Sedangkan cara pengolahan sayur yang baik untuk balita adalah direbus
atau ditumis sebentar. Gunakan air perebus seminimal mungkin dan manfaatkan
air perebusnya karena selama perebusan kandungan vitamin sayur yang larut air
seperti vitamin B dan C akan terlarut. Semakin kecil sayur, maka kemungkinan
kehilangan kandungan vitamin akan terjadi.
1.3. Serealia
Serealia yaitu biji-bijian dari familia rumput-rumputan (gramine) yang
kaya akan karbohidrat sehingga merupakan makanan pokok manusia, pakan
ternak dan industri yang mempergunakan karbohidrat sebagai bahan baku.

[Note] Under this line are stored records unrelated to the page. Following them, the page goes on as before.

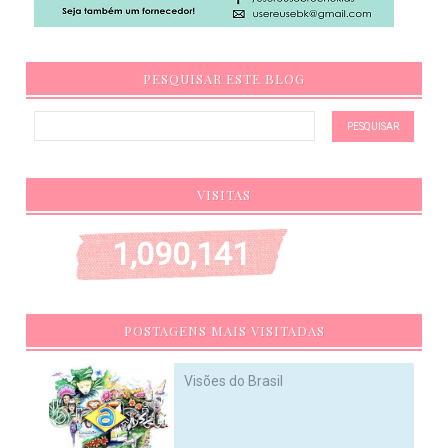
PESQUISAR ESTE BLOG
VISITAS
1,090,141
POSTAGENS MAIS VISITADAS
Visões do Brasil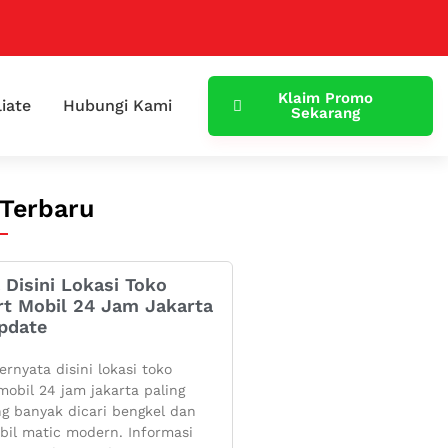
Klaim Promo
liate
Hubungi Kami
Sekarang
 Terbaru
 Disini Lokasi Toko
rt Mobil 24 Jam Jakarta
pdate
ernyata disini lokasi toko
mobil 24 jam jakarta paling
g banyak dicari bengkel dan
bil matic modern. Informasi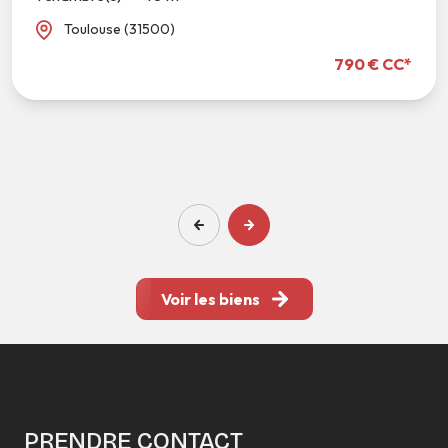
Toulouse (31500)
790 € CC*
Voir les biens
PRENDRE CONTACT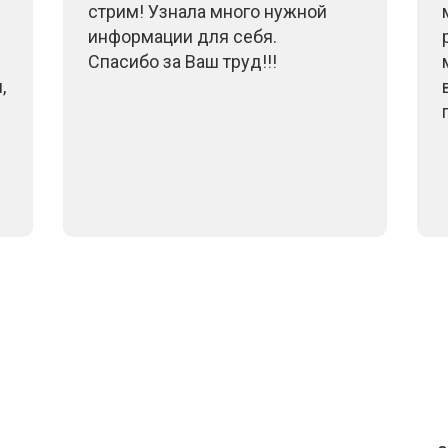
стрим! Узнала много нужной
информации для себя.
Спасибо за Ваш труд!!!
,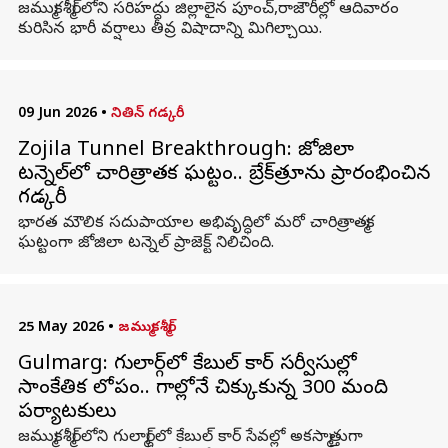
జమ్ముకశ్మీర్‌లోని సరిహద్దు జిల్లాలైన పూంచ్,రాజౌరీల్లో ఆదివారం
కురిసిన భారీ వర్షాలు తీవ్ర విషాదాన్ని మిగిల్చాయి.
09 Jun 2026
•
నితిన్ గడ్కరీ
Zojila Tunnel Breakthrough: జోజిలా
టన్నెల్‌లో చారిత్రాత్మక ఘట్టం.. బ్రేక్‌త్రూను ప్రారంభించిన
గడ్కరీ
భారత మౌలిక సదుపాయాల అభివృద్ధిలో మరో చారిత్రాత్మక
ఘట్టంగా జోజిలా టన్నెల్ ప్రాజెక్ట్ నిలిచింది.
25 May 2026
•
జమ్ముకశ్మీర్
Gulmarg: గుల్మార్గ్‌లో కేబుల్‌ కార్ సర్వీసుల్లో
సాంకేతిక లోపం.. గాల్లోనే చిక్కుకున్న 300 మంది
పర్యాటకులు
జమ్ముకశ్మీర్‌లోని గుల్మార్గ్‌లో కేబుల్‌ కార్‌ సేవల్లో అకస్మాత్తుగా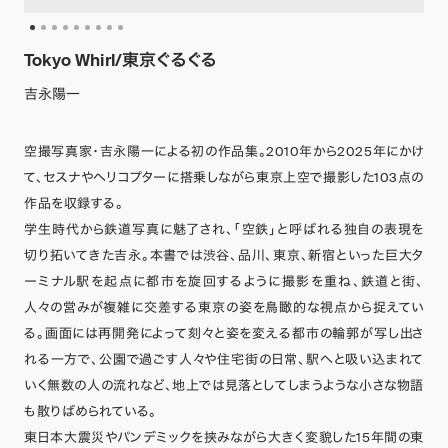
Tokyo Whirl/東京ぐるぐる
吉永陽一
空撮写真家・吉永陽一による初の作品集。2010年から2025年にかけ
て、セスナやヘリコプターに搭乗しながら東京上空で撮影した103点の
作品を収録する。
学生時代から鉄道写真に魅了され、「空鉄」と呼ばれる独自の表現を
切り拓いてきた吉永。本書では渋谷、品川、東京、新宿といった巨大タ
ーミナル駅を起点に都市を旋回するように撮影を重ね、鉄道と街、
人々の営みが複雑に交差する東京の姿を鳥瞰的な視点から捉えてい
る。画面には再開発によって刻々と姿を変える都市の輪郭が写し出さ
れる一方で、公園で過ごす人々や住宅街の日常、駅へと吸い込まれて
いく無数の人の流れなど、地上では見落としてしまうような小さな物語
も散りばめられている。
東日本大震災やパンデミックを挟みながら大きく変貌した15年間の東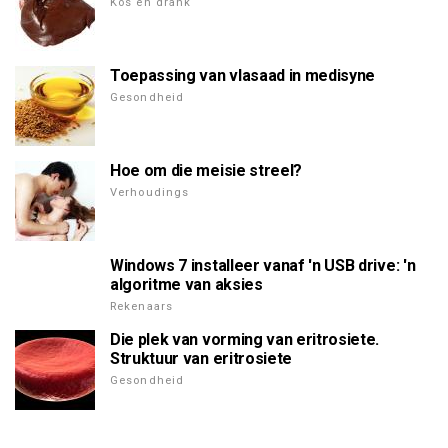
Kos en drank
Toepassing van vlasaad in medisyne
Gesondheid
Hoe om die meisie streel?
Verhoudings
Windows 7 installeer vanaf 'n USB drive: 'n
algoritme van aksies
Rekenaars
Die plek van vorming van eritrosiete.
Struktuur van eritrosiete
Gesondheid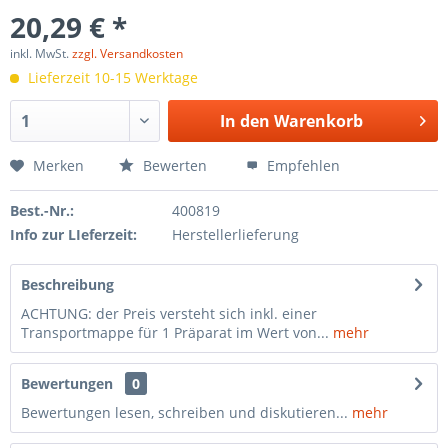
20,29 € *
inkl. MwSt.
zzgl. Versandkosten
Lieferzeit 10-15 Werktage
In den
Warenkorb
Merken
Bewerten
Empfehlen
Best.-Nr.:
400819
Info zur LIeferzeit:
Herstellerlieferung
Beschreibung
ACHTUNG: der Preis versteht sich inkl. einer
Transportmappe für 1 Präparat im Wert von...
mehr
Bewertungen
0
Bewertungen lesen, schreiben und diskutieren...
mehr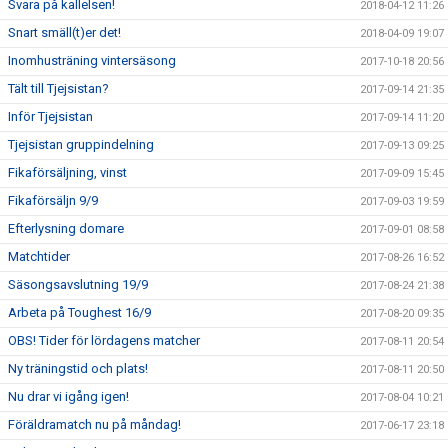
Svara på kallelsen!
2018-04-12 11:26
Snart smäll(t)er det!
2018-04-09 19:07
Inomhusträning vintersäsong
2017-10-18 20:56
Tält till Tjejsistan?
2017-09-14 21:35
Inför Tjejsistan
2017-09-14 11:20
Tjejsistan gruppindelning
2017-09-13 09:25
Fikaförsäljning, vinst
2017-09-09 15:45
Fikaförsäljn 9/9
2017-09-03 19:59
Efterlysning domare
2017-09-01 08:58
Matchtider
2017-08-26 16:52
Säsongsavslutning 19/9
2017-08-24 21:38
Arbeta på Toughest 16/9
2017-08-20 09:35
OBS! Tider för lördagens matcher
2017-08-11 20:54
Ny träningstid och plats!
2017-08-11 20:50
Nu drar vi igång igen!
2017-08-04 10:21
Föräldramatch nu på måndag!
2017-06-17 23:18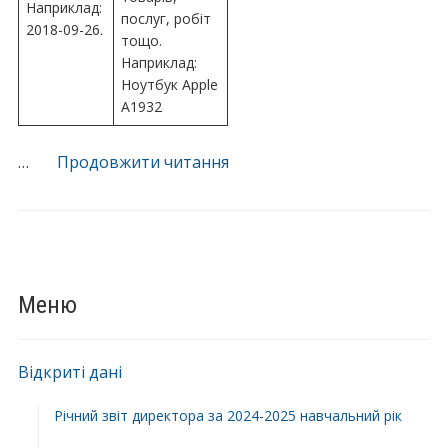
Наприклад:
послуг, робіт
2018-09-26.
тощо.
Наприклад:
Ноутбук Apple
A1932
“Благодійна
…
Продовжити читання
допомога
фонду
“Школа
над
лиманом””
Меню
Відкриті дані
Річний звіт директора за 2024-2025 навчальний рік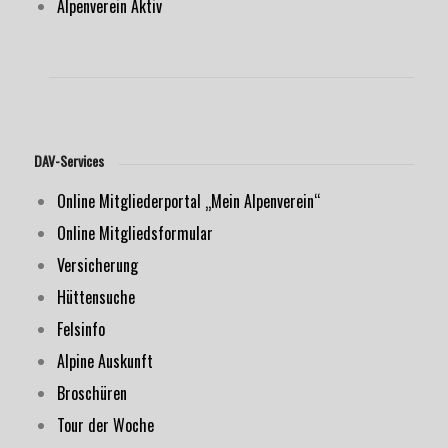
Alpenverein Aktiv
DAV-Services
Online Mitgliederportal „Mein Alpenverein“
Online Mitgliedsformular
Versicherung
Hüttensuche
Felsinfo
Alpine Auskunft
Broschüren
Tour der Woche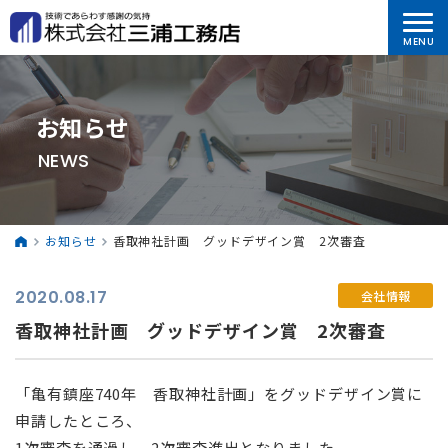
お知らせ
NEWS
お知らせ
香取神社計画 グッドデザイン賞 2次審査
2020.08.17
会社情報
香取神社計画 グッドデザイン賞 2次審査
「亀有鎮座740年 香取神社計画」をグッドデザイン賞に
申請したところ、
1次審査を通過し、2次審査進出となりました。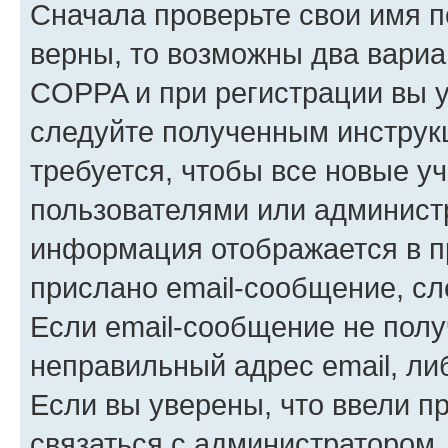
Сначала проверьте свои имя п
верны, то возможны два вариа
COPPA и при регистрации вы ук
следуйте полученным инструк
требуется, чтобы все новые у
пользователями или администр
информация отображается в п
прислано email-сообщение, с
Если email-сообщение не полу
неправильный адрес email, ли
Если вы уверены, что ввели п
связаться с администратором.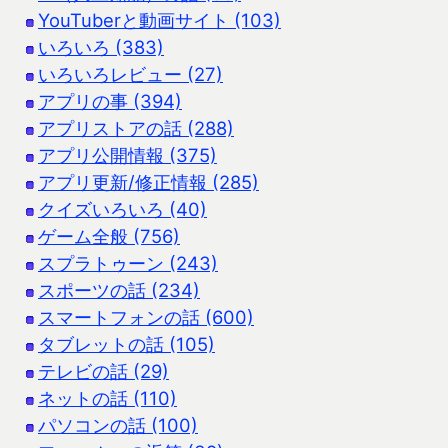
YouTuberと動画サイト (103)
いろいろ (383)
いろいろレビュー (27)
アプリの事 (394)
アプリストアの話 (288)
アプリ公開情報 (375)
アプリ更新/修正情報 (285)
クイズいろいろ (40)
ゲーム全般 (756)
スプラトゥーン (243)
スポーツの話 (234)
スマートフォンの話 (600)
タブレットの話 (105)
テレビの話 (29)
ネットの話 (110)
パソコンの話 (100)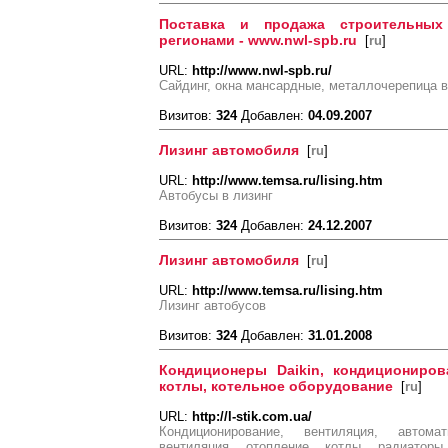
Поставка и продажа строительных
регионами - www.nwl-spb.ru
[
ru
]
URL:
http://www.nwl-spb.ru/
Сайдинг, окна мансардные, металлочерепица в
Визитов:
324
Добавлен:
04.09.2007
Лизинг автомобиля
[
ru
]
URL:
http://www.temsa.ru/lising.htm
Автобусы в лизинг
Визитов:
324
Добавлен:
24.12.2007
Лизинг автомобиля
[
ru
]
URL:
http://www.temsa.ru/lising.htm
Лизинг автобусов
Визитов:
324
Добавлен:
31.01.2008
Кондиционеры Daikin, кондиционирова
котлы, котельное оборудование
[
ru
]
URL:
http://l-stik.com.ua/
Кондиционирование, вентиляция, автома
вентиляция, отопление, котлы, радиатор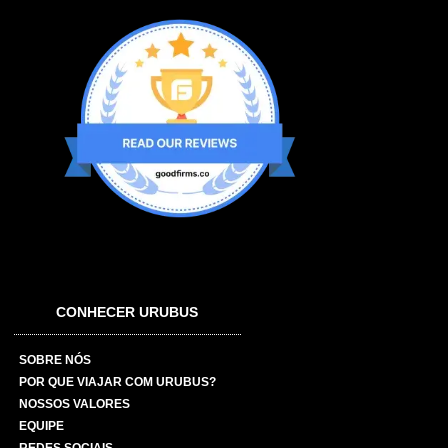
CONHECER URUBUS
SOBRE NÓS
POR QUE VIAJAR COM URUBUS?
NOSSOS VALORES
EQUIPE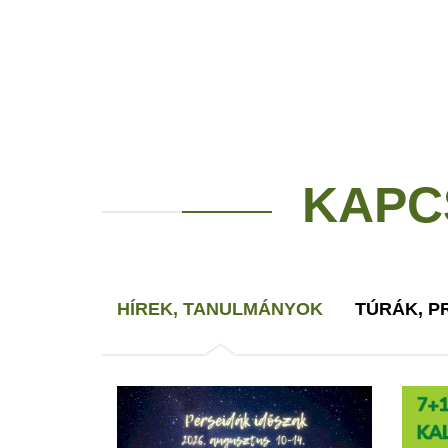
KAPC
HÍREK, TANULMÁNYOK
TÚRÁK, 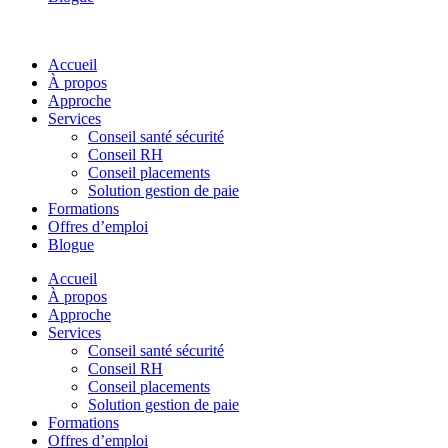
Accueil
À propos
Approche
Services
Conseil santé sécurité
Conseil RH
Conseil placements
Solution gestion de paie
Formations
Offres d’emploi
Blogue
Accueil
À propos
Approche
Services
Conseil santé sécurité
Conseil RH
Conseil placements
Solution gestion de paie
Formations
Offres d’emploi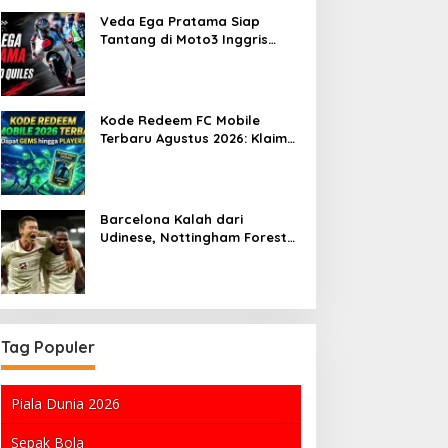
Veda Ega Pratama Siap
Tantang di Moto3 Inggris
2026
Kode Redeem FC Mobile
Terbaru Agustus 2026: Klaim
Reward Gratis 1,000 Gems
dan 100 Rankup Tokens
Barcelona Kalah dari
Udinese, Nottingham Forest
Tampil Apik di Pramusim
Tag Populer
Piala Dunia 2026
Sepak Bola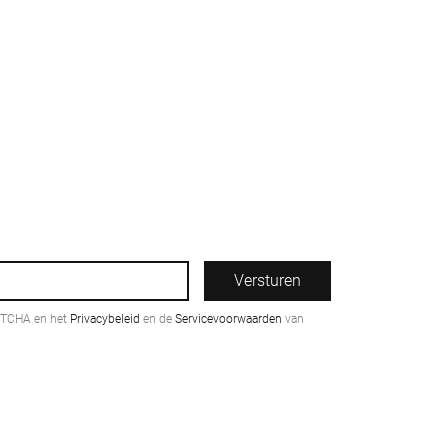
Versturen
PTCHA en het
Privacybeleid
en de
Servicevoorwaarden
van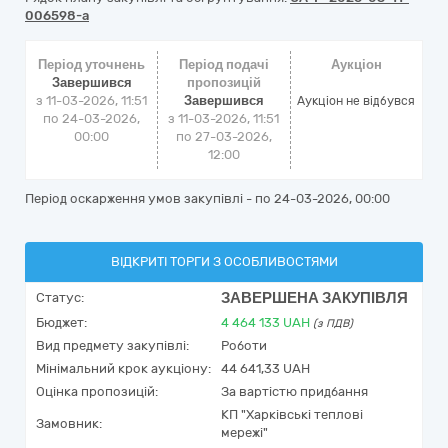
006598-a
Період уточнень
Період подачі
Аукціон
Завершився
пропозицій
з 11-03-2026, 11:51
Завершився
Аукціон не відбувся
по 24-03-2026,
з 11-03-2026, 11:51
00:00
по 27-03-2026,
12:00
Період оскарження умов закупівлі - по
24-03-2026, 00:00
ВІДКРИТІ ТОРГИ З ОСОБЛИВОСТЯМИ
ЗАВЕРШЕНА ЗАКУПІВЛЯ
Статус:
Бюджет:
4 464 133
UAH
(з ПДВ)
Вид предмету закупівлі:
Роботи
Мінімальний крок аукціону:
44 641,33 UAH
Оцінка пропозицій:
За вартістю придбання
КП "Харківські теплові
Замовник:
мережі"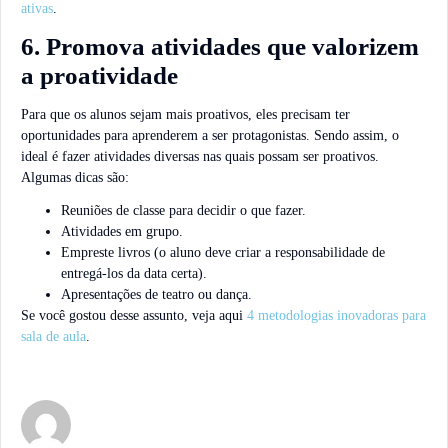
ativas
.
6. Promova atividades que valorizem
a proatividade
Para que os alunos sejam mais proativos, eles precisam ter
oportunidades para aprenderem a ser protagonistas. Sendo assim, o
ideal é fazer atividades diversas nas quais possam ser proativos.
Algumas dicas são:
Reuniões de classe para decidir o que fazer.
Atividades em grupo.
Empreste livros (o aluno deve criar a responsabilidade de
entregá-los da data certa).
Apresentações de teatro ou dança.
Se você gostou desse assunto, veja aqui
4 metodologias inovadoras para
sala de aula
.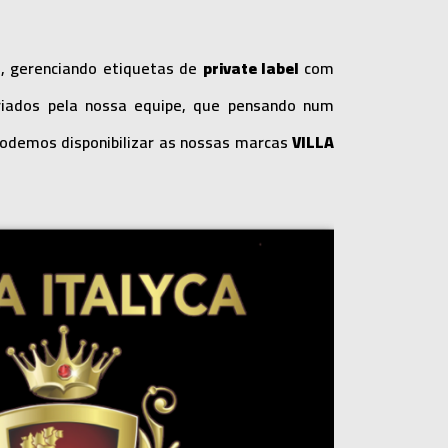
, gerenciando etiquetas de
private label
com
riados pela nossa equipe, que pensando num
odemos disponibilizar as nossas marcas
VILLA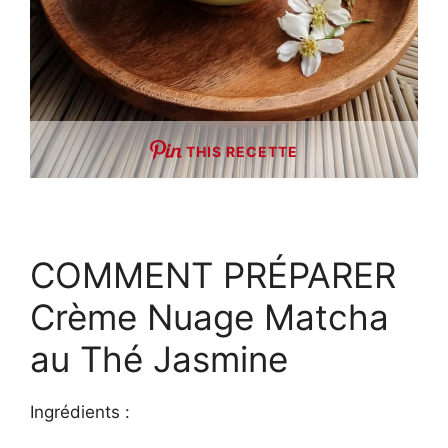
THIS RECETTE
COMMENT PRÉPARER
Crème Nuage Matcha
au Thé Jasmine
Ingrédients :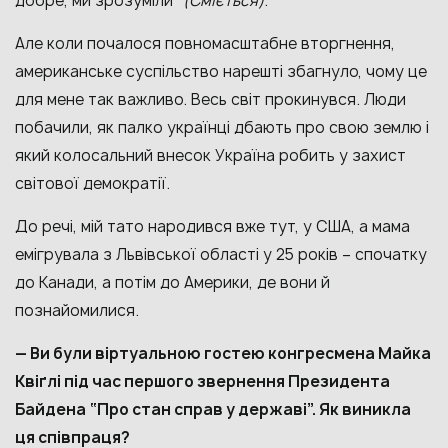
добре, ми зрозуміли”
(Сміється)
.
Але коли почалося повномасштабне вторгнення,
американське суспільство нарешті збагнуло, чому це
для мене так важливо. Весь світ прокинувся. Люди
побачили, як палко українці дбають про свою землю і
який колосальний внесок Україна робить у захист
світової демократії.
До речі, мій тато народився вже тут, у США, а мама
емігрувала з Львівської області у 25 років – спочатку
до Канади, а потім до Америки, де вони й
познайомилися.
— Ви були віртуальною гостею конгресмена Майка
Квіґлі під час першого звернення Президента
Байдена “Про стан справ у державі”. Як виникла
ця співпраця?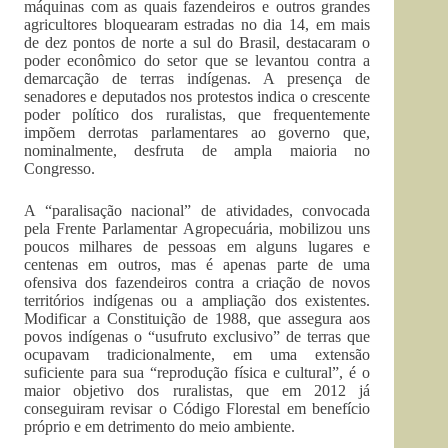
máquinas com as quais fazendeiros e outros grandes
agricultores bloquearam estradas no dia 14, em mais
de dez pontos de norte a sul do Brasil, destacaram o
poder econômico do setor que se levantou contra a
demarcação de terras indígenas. A presença de
senadores e deputados nos protestos indica o crescente
poder político dos ruralistas, que frequentemente
impõem derrotas parlamentares ao governo que,
nominalmente, desfruta de ampla maioria no
Congresso.
A “paralisação nacional” de atividades, convocada
pela Frente Parlamentar Agropecuária, mobilizou uns
poucos milhares de pessoas em alguns lugares e
centenas em outros, mas é apenas parte de uma
ofensiva dos fazendeiros contra a criação de novos
territórios indígenas ou a ampliação dos existentes.
Modificar a Constituição de 1988, que assegura aos
povos indígenas o “usufruto exclusivo” de terras que
ocupavam tradicionalmente, em uma extensão
suficiente para sua “reprodução física e cultural”, é o
maior objetivo dos ruralistas, que em 2012 já
conseguiram revisar o Código Florestal em benefício
próprio e em detrimento do meio ambiente.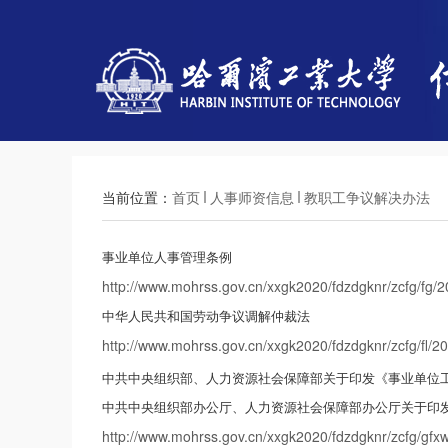
当前位置：
首页
人事师资信息
教职工争议解决办法
事业单位人事管理条例
http://www.mohrss.gov.cn/xxgk2020/fdzdgknr/zcfg/fg
中华人民共和国劳动争议调解仲裁法
http://www.mohrss.gov.cn/xxgk2020/fdzdgknr/zcfg/fl
中共中央组织部、人力资源社会保障部关于印发《事业单位
中共中央组织部办公厅、人力资源社会保障部办公厅关于印
http://www.mohrss.gov.cn/xxgk2020/fdzdgknr/zcfg/gfx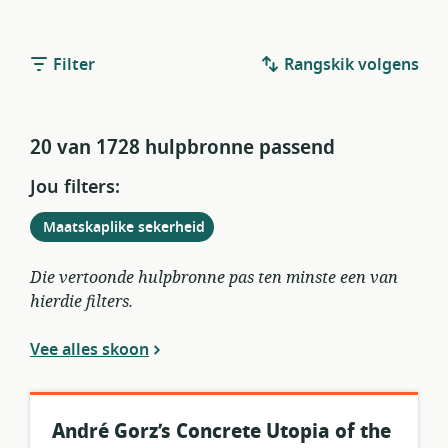
Filter
Rangskik volgens
20 van 1728 hulpbronne passend
Jou filters:
Verwyder
uit
Maatskaplike sekerheid
huidige
filters
Die vertoonde hulpbronne pas ten minste een van
hierdie filters.
Vee alles skoon
André Gorz’s Concrete Utopia of the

Penurunan nutrisi serelia pada selama pasca panen;
1. Karbohidrat: Perubahan-perubahan berikut dapat terjadi pada komponen
karbohidrat serealia selama penyimpanan, yaitu :hidrolisa pati karena kegiatan
enzim amilase, berkurangnya gula karena pernafasan, terbentuknya bau asam dan
bau apek karena kegiatan mikroorganisme, reaksi pencoklatan bukan karena
enzim.
2. Protein: Selama penyimpanan Nitrogen total sebagian besar tidak
mengalami perubahan, tetapi Nitrogen dari protein sedikit turun. Jumlah total
asam amino menunjukkan perubahan yang berarti bila terjadi kerusakan lebih
lanjut akibat kegaiatan enzim proteolitik.
3. Lemak: Kerusakan lemak dan minyak dalam biji serealia terjadi secara
oksidasi, menghasilkan flavour dan bau tengik. Hidrolisa lemak ini dipercepat
oleh suhu tinggi, kadar air tinggi dan faktor-faktor lain seperti pertumbuhan
kapang. Pada beras akibat aktivitas kapang, hidrolisa lemak lebih cepat
dibandingkan dengan hidrolisa protein atau karbohidrat selama penyimpanan.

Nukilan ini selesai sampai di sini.